Dos tramos de escalera de piedra conducían a las habitaciones de los niños, a la sazón abandonadas, presididas una vez más por la amplia sala de juegos del adorado Alexey y llena de juguetes mecánicos y de madera: una caja de música que tocaba La Marsellesa, libros de láminas, cajas de bloques, juegos de mesa y una colección de soldaditos de juguete. Entre ellos languidecía un osito de peluche, uno de los últimos regalos que le enviara el káiser antes de que la guerra lo cambiara todo, que parecía estar de guardia junto a la puerta[12]. El baño personal del zarevich provocaba en los visitantes gestos de simpatía, pues estaba lleno de «horribles instrumentos quirúrgicos», como prótesis y otras «sujeciones para piernas, brazos y cuerpo de cuero y lienzo, utilizadas para sujetarlo cuando sangraba tanto que acababa temporalmente incapacitado[13].

Más allá se encontraban los dormitorios, las salas de estudio, el comedor y las salitas de recepción de sus cuatro hermanas mayores: Olga, Tatiana, María y Anastasia.

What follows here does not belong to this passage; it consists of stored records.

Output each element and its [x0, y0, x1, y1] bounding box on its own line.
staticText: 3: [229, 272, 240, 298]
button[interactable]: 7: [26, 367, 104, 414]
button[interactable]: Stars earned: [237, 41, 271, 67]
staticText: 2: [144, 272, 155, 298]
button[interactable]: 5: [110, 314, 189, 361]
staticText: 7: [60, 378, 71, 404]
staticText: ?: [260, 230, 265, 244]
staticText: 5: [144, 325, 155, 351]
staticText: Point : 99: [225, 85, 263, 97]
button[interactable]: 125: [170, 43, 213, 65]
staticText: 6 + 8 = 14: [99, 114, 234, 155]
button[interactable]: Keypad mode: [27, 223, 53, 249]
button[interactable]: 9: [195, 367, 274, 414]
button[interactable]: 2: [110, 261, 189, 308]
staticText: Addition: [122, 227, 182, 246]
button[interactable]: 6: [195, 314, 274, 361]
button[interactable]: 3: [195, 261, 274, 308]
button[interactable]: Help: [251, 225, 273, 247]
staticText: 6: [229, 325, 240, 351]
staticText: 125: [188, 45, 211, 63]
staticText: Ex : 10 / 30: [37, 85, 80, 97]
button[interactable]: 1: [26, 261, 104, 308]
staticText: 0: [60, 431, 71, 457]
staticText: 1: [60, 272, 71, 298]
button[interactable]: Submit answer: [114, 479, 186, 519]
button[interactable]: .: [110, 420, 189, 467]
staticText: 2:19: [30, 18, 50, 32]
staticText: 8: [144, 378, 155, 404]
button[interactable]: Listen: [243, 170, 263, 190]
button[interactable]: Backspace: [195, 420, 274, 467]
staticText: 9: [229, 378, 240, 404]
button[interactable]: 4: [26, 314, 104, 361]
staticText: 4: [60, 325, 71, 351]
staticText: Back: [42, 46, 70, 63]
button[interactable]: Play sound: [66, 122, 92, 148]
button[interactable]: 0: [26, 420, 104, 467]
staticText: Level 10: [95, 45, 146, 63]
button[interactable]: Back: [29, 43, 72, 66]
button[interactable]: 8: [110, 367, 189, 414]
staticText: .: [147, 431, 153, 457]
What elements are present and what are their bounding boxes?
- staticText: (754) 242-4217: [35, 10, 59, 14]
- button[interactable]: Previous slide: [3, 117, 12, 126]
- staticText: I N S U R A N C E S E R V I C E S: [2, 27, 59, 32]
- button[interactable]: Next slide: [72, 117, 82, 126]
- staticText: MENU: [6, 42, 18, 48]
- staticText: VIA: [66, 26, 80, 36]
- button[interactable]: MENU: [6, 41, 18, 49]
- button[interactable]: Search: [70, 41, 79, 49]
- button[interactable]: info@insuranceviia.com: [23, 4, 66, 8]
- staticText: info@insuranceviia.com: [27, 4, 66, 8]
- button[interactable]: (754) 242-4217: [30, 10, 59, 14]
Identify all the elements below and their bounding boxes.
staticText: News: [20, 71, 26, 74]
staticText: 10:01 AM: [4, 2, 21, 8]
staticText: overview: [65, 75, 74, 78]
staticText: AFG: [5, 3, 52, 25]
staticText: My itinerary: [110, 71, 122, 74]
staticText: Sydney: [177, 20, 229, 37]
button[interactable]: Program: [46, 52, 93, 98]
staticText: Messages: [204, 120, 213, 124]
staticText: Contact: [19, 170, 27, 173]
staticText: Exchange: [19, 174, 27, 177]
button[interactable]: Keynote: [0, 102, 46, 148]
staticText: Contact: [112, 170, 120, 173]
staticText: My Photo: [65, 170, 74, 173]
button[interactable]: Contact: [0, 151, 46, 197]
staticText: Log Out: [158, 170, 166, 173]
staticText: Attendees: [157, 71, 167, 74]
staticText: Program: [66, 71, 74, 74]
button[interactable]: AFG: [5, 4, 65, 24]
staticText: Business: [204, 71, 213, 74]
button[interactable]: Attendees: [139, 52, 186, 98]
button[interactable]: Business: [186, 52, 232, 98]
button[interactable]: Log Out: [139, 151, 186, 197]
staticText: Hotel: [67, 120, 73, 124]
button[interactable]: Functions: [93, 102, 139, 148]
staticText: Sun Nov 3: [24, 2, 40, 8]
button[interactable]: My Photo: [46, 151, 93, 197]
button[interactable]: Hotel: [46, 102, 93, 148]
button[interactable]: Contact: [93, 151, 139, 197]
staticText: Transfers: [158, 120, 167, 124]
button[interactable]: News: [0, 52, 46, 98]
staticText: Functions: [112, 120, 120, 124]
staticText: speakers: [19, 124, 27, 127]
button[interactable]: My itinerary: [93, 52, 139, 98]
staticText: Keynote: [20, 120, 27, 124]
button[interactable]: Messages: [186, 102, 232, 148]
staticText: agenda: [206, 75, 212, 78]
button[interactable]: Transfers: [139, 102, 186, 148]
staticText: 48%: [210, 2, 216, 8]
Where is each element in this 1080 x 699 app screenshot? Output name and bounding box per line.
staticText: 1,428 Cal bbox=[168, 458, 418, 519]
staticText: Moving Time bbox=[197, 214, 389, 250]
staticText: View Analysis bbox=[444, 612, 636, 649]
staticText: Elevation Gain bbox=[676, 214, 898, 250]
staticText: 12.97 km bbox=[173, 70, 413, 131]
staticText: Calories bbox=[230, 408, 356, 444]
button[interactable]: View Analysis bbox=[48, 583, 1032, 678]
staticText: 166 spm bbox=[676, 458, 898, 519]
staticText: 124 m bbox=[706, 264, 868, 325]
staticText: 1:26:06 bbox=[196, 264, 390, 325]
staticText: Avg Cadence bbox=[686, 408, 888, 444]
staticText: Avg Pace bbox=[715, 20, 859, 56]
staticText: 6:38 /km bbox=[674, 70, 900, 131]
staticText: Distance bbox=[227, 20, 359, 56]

Comparadas con las habitaciones del zarevich, parecían modestas y accesorias, pues sus dueñas ocuparon un lugar subordinado a los ojos de la nación. Las habitaciones, luminosas y espaciosas, estaban amuebladas con piezas sencillas de limonero pulido pintado de color marfil y cortinas de cretona inglesa[14]. Las hermanas más jóvenes, María y Anastasia, habían elegido un sencillo friso de rosas color rosa y mariposas de bronce sobre un papel de pared de tono rosáceo. En el dormitorio de Olga y Tatiana, el friso era de hiedras y libélulas marrones. Sobre los tocadores a juego aún había diversas cajitas, joyeros, estuches de manicura, peines y cepillos tal y como los habían dejado[15]. Sobre los escritorios había pilas de libros de ejercicios con cubiertas de colores y todo espacio libre estaba ocupado por una profusión de fotos de la familia y amigos. Sin embargo, estos recuerdos típicamente infantiles se mezclaban en las habitaciones de las niñas con iconos, láminas y cuadros de temática religiosa. Sobre sus mesillas no había el caos que cabría esperar, sino libros de oraciones y salmos, cruces y velas[16].

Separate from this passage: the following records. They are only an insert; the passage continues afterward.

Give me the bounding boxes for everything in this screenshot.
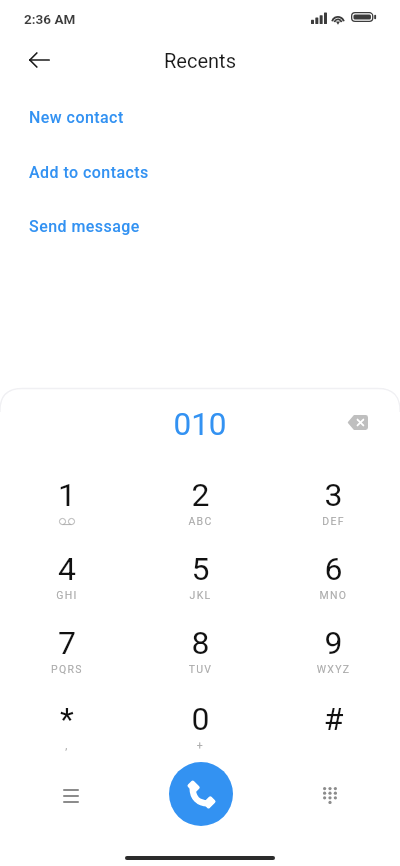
button[interactable]: 2 <box>134 459 267 533</box>
staticText: MNO <box>267 589 400 601</box>
staticText: ABC <box>134 515 267 527</box>
staticText: 2 <box>134 476 267 514</box>
button[interactable]: Backspace <box>336 401 378 443</box>
button[interactable]: 9 <box>267 607 400 681</box>
staticText: 2:36 AM <box>24 11 76 27</box>
button[interactable]: 5 <box>134 533 267 607</box>
staticText: GHI <box>0 589 134 601</box>
staticText: Recents <box>0 49 400 72</box>
button[interactable]: 0 <box>134 683 267 757</box>
staticText: DEF <box>267 515 400 527</box>
staticText: 7 <box>0 624 134 662</box>
button[interactable]: Call log <box>48 773 93 818</box>
button[interactable]: * <box>0 683 134 757</box>
staticText: Send message <box>29 217 140 236</box>
staticText: 5 <box>134 550 267 588</box>
button[interactable]: 3 <box>267 459 400 533</box>
staticText: 010 <box>0 406 400 443</box>
staticText: 8 <box>134 624 267 662</box>
staticText: 6 <box>267 550 400 588</box>
button[interactable]: 1 <box>0 459 134 533</box>
button[interactable]: Back <box>17 37 62 82</box>
button[interactable]: 4 <box>0 533 134 607</box>
staticText: 0 <box>134 700 267 738</box>
button[interactable]: 7 <box>0 607 134 681</box>
staticText: New contact <box>29 108 124 127</box>
button[interactable]: Call <box>169 762 233 826</box>
button[interactable]: # <box>267 683 400 757</box>
staticText: 3 <box>267 476 400 514</box>
staticText: # <box>267 700 400 738</box>
staticText: 4 <box>0 550 134 588</box>
staticText: PQRS <box>0 663 134 675</box>
staticText: 1 <box>0 476 134 514</box>
button[interactable]: Add to contacts <box>0 155 400 189</box>
staticText: + <box>134 739 267 751</box>
button[interactable]: New contact <box>0 100 400 134</box>
staticText: WXYZ <box>267 663 400 675</box>
button[interactable]: Send message <box>0 209 400 243</box>
button[interactable]: Dialpad <box>307 773 352 818</box>
staticText: 9 <box>267 624 400 662</box>
staticText: TUV <box>134 663 267 675</box>
button[interactable]: 6 <box>267 533 400 607</box>
staticText: JKL <box>134 589 267 601</box>
staticText: Add to contacts <box>29 163 149 182</box>
staticText: * <box>0 700 134 738</box>
button[interactable]: 8 <box>134 607 267 681</box>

Las chicas habían dejado mucha ropa en los armarios, junto a parasoles y zapatos. Ahí estaban los uniformes que lucieron las hermanas mayores con tanto orgullo cuando formaron parte del desfile militar con el que se celebró el tercer centenario de la dinastía Romanov en 1913; había hasta ropa de cristianar y de bebé. En Siberia no iban a necesitar los vestidos de gala que lucían en la corte. Había cuatro de todo: conjuntos de satén rosa bordados en plata, sombreros kokoshniki con brocado rosa y cuatro enormes sombreros de verano, todo guardado meticulosamente en cajas. En el pasillo aún quedaban baúles y canastos a medio llenar con cosas de las chicas, listos para hacer un último viaje que nunca emprenderían.

En el comedor de los niños aún estaba puesta en la mesa la porcelana china con el monograma de los Romanov, preparada para la siguiente comida. Un visitante escribió en 1929: «Da la sensación de que los niños están jugando por el jardín y volverán en cualquier momento»[17]. Pero fuera, en los acres de parque que había más allá de los altos barrotes de hierro que rodeaban al palacio, las ordenadas y cuidadas avenidas de tilos se habían convertido en una selva y en el sotobosque habían crecido botones de oro siberianos, «grandes, dobles y fragantes como rosas», anémonas y hasta nomeolvides, que florecían profusamente en primavera[18]. Puede que el palacio se conservara como monumento histórico, pero el parque antaño tan admirado estaba lleno de hierbajos y, en ciertos lugares, la hierba había alcanzado gran altura. La larga y frondosa avenida en la que en otros tiempos jugaran los niños Romanov, donde habían montado en sus ponis y bicicletas; los ordenados canales por los que navegaban con su padre; la casita de juegos pintada de azul y blanco de la Isla de los Niños, con su profusión de lirios y el pequeño cementerio donde enterraban a sus mascotas…, todo hablaba de esas vidas perdidas e inspiraba un sentimiento de tremenda desolación.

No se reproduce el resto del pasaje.